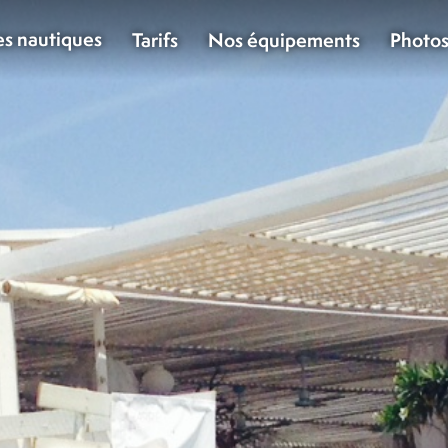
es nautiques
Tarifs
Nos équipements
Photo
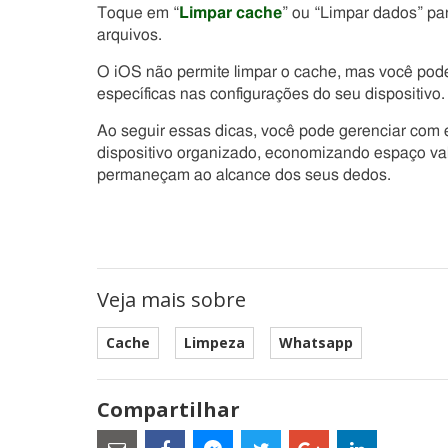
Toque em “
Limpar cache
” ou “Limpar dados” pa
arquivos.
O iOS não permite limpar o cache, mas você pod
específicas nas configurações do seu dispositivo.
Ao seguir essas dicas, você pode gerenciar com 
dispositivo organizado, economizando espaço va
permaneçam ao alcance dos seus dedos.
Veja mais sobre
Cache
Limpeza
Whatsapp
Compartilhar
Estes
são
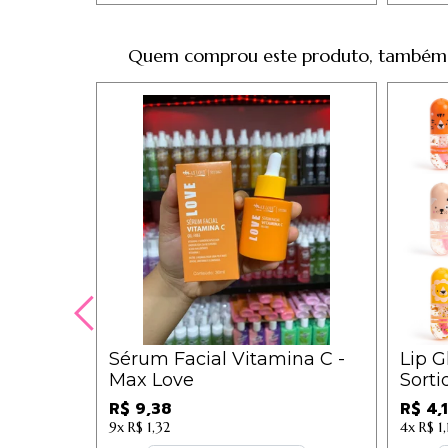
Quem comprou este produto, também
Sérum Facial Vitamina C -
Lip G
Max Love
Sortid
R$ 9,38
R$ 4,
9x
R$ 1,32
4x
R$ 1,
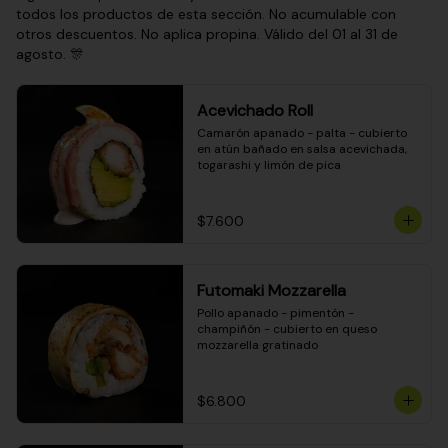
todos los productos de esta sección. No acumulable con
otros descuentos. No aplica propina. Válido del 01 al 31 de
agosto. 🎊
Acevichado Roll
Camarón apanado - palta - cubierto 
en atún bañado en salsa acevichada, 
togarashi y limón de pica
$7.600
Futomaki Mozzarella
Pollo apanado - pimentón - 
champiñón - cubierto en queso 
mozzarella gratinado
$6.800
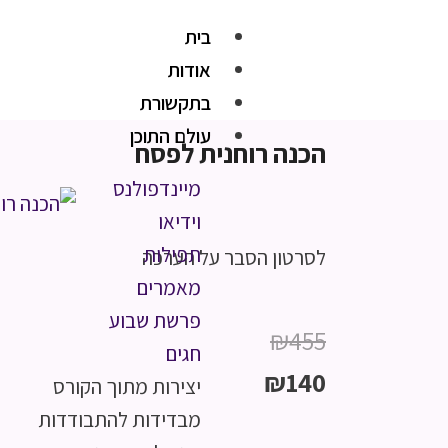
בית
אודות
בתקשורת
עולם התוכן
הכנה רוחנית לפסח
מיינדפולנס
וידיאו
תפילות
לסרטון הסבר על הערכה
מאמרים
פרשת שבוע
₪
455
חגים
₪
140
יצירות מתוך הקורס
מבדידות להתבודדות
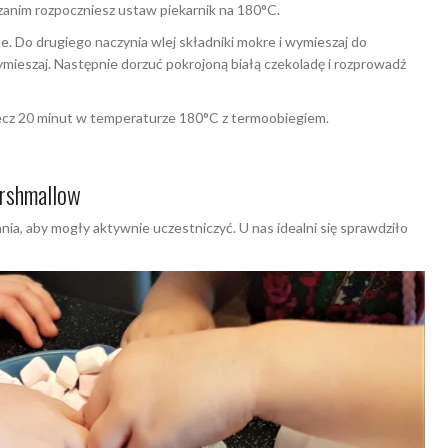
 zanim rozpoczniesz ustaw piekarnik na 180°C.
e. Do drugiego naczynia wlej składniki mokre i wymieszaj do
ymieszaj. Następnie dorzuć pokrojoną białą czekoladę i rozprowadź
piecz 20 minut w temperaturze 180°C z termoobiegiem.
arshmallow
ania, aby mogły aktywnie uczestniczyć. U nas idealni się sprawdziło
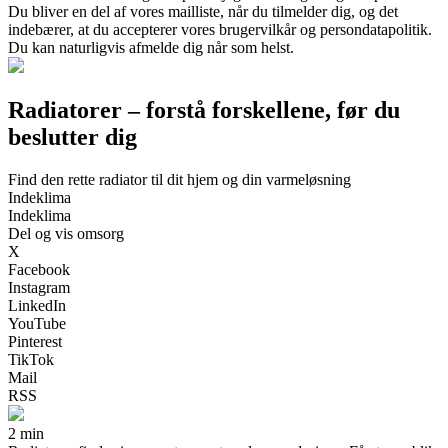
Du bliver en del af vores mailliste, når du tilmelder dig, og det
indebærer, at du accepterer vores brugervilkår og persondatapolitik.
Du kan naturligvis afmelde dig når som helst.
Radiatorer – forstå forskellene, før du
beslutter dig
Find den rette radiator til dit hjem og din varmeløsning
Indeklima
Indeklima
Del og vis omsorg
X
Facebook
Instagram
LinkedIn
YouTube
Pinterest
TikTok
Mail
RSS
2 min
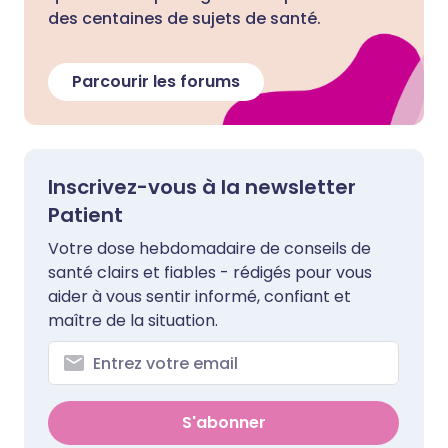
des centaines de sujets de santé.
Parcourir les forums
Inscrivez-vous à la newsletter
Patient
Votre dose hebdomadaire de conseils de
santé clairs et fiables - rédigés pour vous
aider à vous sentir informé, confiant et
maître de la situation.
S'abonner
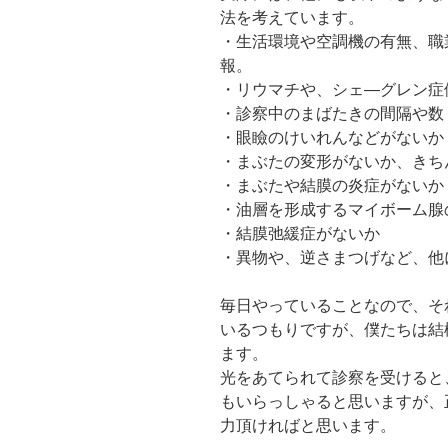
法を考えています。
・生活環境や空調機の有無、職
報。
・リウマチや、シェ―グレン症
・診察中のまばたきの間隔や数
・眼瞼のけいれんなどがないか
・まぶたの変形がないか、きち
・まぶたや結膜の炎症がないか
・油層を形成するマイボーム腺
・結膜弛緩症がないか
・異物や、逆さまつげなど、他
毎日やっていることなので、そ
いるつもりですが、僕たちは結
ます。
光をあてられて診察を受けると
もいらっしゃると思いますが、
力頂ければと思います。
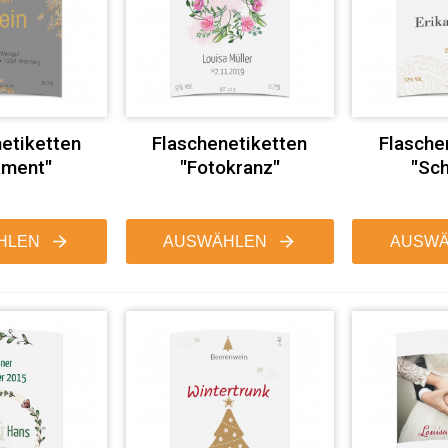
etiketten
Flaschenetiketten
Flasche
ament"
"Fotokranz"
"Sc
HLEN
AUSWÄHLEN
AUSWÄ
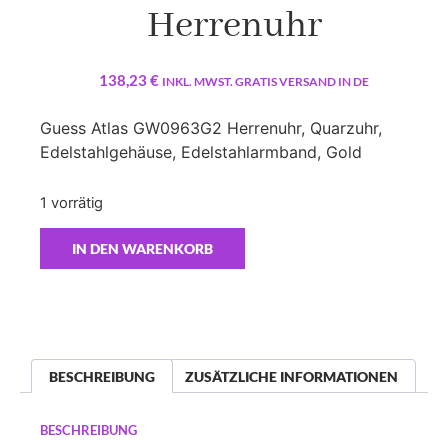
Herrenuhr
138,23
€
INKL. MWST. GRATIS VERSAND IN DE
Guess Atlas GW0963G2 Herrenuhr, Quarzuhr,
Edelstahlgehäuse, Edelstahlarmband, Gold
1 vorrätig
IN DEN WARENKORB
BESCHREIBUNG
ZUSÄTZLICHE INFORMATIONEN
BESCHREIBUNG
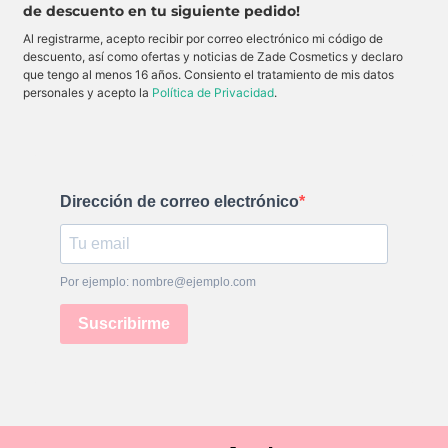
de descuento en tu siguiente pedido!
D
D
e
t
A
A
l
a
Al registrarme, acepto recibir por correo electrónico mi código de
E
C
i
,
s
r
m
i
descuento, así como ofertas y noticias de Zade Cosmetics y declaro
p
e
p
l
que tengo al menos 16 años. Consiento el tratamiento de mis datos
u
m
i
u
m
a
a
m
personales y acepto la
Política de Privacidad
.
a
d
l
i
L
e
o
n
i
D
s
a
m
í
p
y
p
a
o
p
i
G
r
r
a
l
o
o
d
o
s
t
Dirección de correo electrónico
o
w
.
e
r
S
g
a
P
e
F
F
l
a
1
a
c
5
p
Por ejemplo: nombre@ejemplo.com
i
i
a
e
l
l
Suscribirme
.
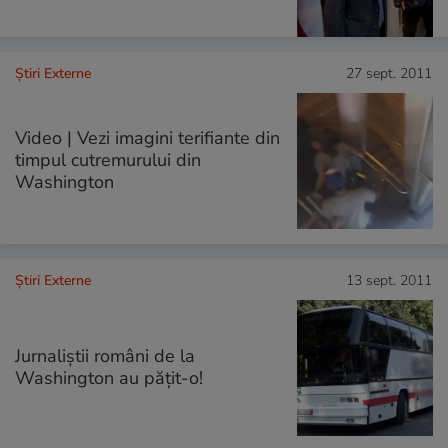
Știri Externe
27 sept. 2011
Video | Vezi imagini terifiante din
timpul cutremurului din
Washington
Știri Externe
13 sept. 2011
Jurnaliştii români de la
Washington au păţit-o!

What to produce -
Copy out every entry exactly as written, but not the pictures.

Your response -
es nautiques
Tarifs
Nos équipements
Photo
Toque em “
Limpar cache
” ou “Limpar dados” pa
arquivos.
O iOS não permite limpar o cache, mas você pod
específicas nas configurações do seu dispositivo.
Ao seguir essas dicas, você pode gerenciar com 
dispositivo organizado, economizando espaço va
permaneçam ao alcance dos seus dedos.
Veja mais sobre
Cache
Limpeza
Whatsapp
Compartilhar
Estes
são
Quem comprou este produto, também
Sérum Facial Vitamina C -
Lip G
Max Love
Sortid
R$ 9,38
R$ 4,
9x
R$ 1,32
4x
R$ 1,
todos los productos de esta sección. No acumulable con
otros descuentos. No aplica propina. Válido del 01 al 31 de
agosto. 🎊
Acevichado Roll
Camarón apanado - palta - cubierto 
en atún bañado en salsa acevichada, 
togarashi y limón de pica
$7.600
Futomaki Mozzarella
Pollo apanado - pimentón - 
champiñón - cubierto en queso 
mozzarella gratinado
$6.800
בית
אודות
בתקשורת
עולם התוכן
הכנה רוחנית לפסח
מיינדפולנס
וידיאו
תפילות
לסרטון הסבר על הערכה
מאמרים
פרשת שבוע
₪
455
חגים
₪
140
יצירות מתוך הקורס
מבדידות להתבודדות
 zanim rozpoczniesz ustaw piekarnik na 180°C.
e. Do drugiego naczynia wlej składniki mokre i wymieszaj do
ymieszaj. Następnie dorzuć pokrojoną białą czekoladę i rozprowadź
piecz 20 minut w temperaturze 180°C z termoobiegiem.
arshmallow
ania, aby mogły aktywnie uczestniczyć. U nas idealni się sprawdziło
Du bliver en del af vores mailliste, når du tilmelder dig, og det
indebærer, at du accepterer vores brugervilkår og persondatapolitik.
Du kan naturligvis afmelde dig når som helst.
Radiatorer – forstå forskellene, før du
beslutter dig
Find den rette radiator til dit hjem og din varmeløsning
Indeklima
Indeklima
Del og vis omsorg
X
Facebook
Instagram
LinkedIn
YouTube
Pinterest
TikTok
Mail
RSS
2 min
des centaines de sujets de santé.
Parcourir les forums
Inscrivez-vous à la newsletter
Patient
Votre dose hebdomadaire de conseils de
santé clairs et fiables - rédigés pour vous
aider à vous sentir informé, confiant et
maître de la situation.
S'abonner
法を考えています。
・生活環境や空調機の有無、職
報。
・リウマチや、シェ―グレン症
・診察中のまばたきの間隔や数
・眼瞼のけいれんなどがないか
・まぶたの変形がないか、きち
・まぶたや結膜の炎症がないか
・油層を形成するマイボーム腺
・結膜弛緩症がないか
・異物や、逆さまつげなど、他
毎日やっていることなので、そ
いるつもりですが、僕たちは結
ます。
光をあてられて診察を受けると
もいらっしゃると思いますが、
力頂ければと思います。
etiketten
Flaschenetiketten
Flasche
ament"
"Fotokranz"
"Sc
HLEN
AUSWÄHLEN
AUSWÄ
Herrenuhr
138,23
€
INKL. MWST. GRATIS VERSAND IN DE
Guess Atlas GW0963G2 Herrenuhr, Quarzuhr,
Edelstahlgehäuse, Edelstahlarmband, Gold
1 vorrätig
IN DEN WARENKORB
BESCHREIBUNG
ZUSÄTZLICHE INFORMATIONEN
BESCHREIBUNG
de descuento en tu siguiente pedido!
D
D
e
t
A
A
l
a
Al registrarme, acepto recibir por correo electrónico mi código de
E
C
i
,
s
r
m
i
descuento, así como ofertas y noticias de Zade Cosmetics y declaro
p
e
p
l
que tengo al menos 16 años. Consiento el tratamiento de mis datos
u
m
i
u
m
a
a
m
personales y acepto la
Política de Privacidad
.
a
d
l
i
L
e
o
n
i
D
s
a
m
í
p
y
p
a
o
p
i
G
r
r
a
l
o
o
d
o
s
t
Dirección de correo electrónico
o
w
.
e
r
S
g
a
P
e
F
F
l
a
1
a
c
5
p
Por ejemplo: nombre@ejemplo.com
i
i
a
e
l
l
Suscribirme
.
Știri Externe
27 sept. 2011
Video | Vezi imagini terifiante din
timpul cutremurului din
Washington
Știri Externe
13 sept. 2011
Jurnaliştii români de la
Washington au păţit-o!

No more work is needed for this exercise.